**REQUIREMENT**
Please transcribe the data that follows exactly as given, leaving out every picture.

**AVAILABLE RECORDS**
══════

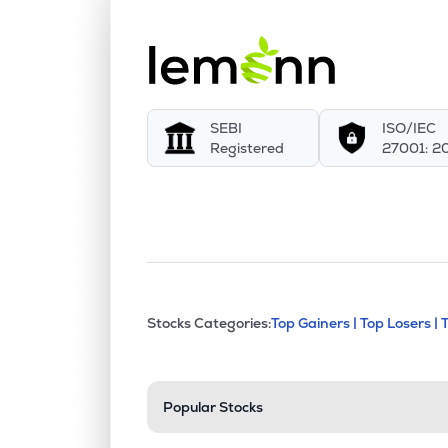
SEBI
ISO/IEC
Registered
27001: 2
This section contains exp
Stocks Categories:
Top Gainers |
Top Losers |
Stock categories a
Popular Stocks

══════

**COMPLETED TASK**
SEBI
ISO/IEC
Registered
27001: 2
This section contains exp
Stocks Categories:
Top Gainers |
Top Losers |
Stock categories a
Popular Stocks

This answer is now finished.